* [Your goal]:
Repeat every entry exactly as given.

Source records Block Start

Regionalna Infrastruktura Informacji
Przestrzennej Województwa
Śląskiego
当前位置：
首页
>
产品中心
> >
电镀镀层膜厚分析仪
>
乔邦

Source records Block End

* [Expected answer]:
Regionalna Infrastruktura Informacji
Przestrzennej Województwa
Śląskiego
当前位置：
首页
>
产品中心
> >
电镀镀层膜厚分析仪
>
乔邦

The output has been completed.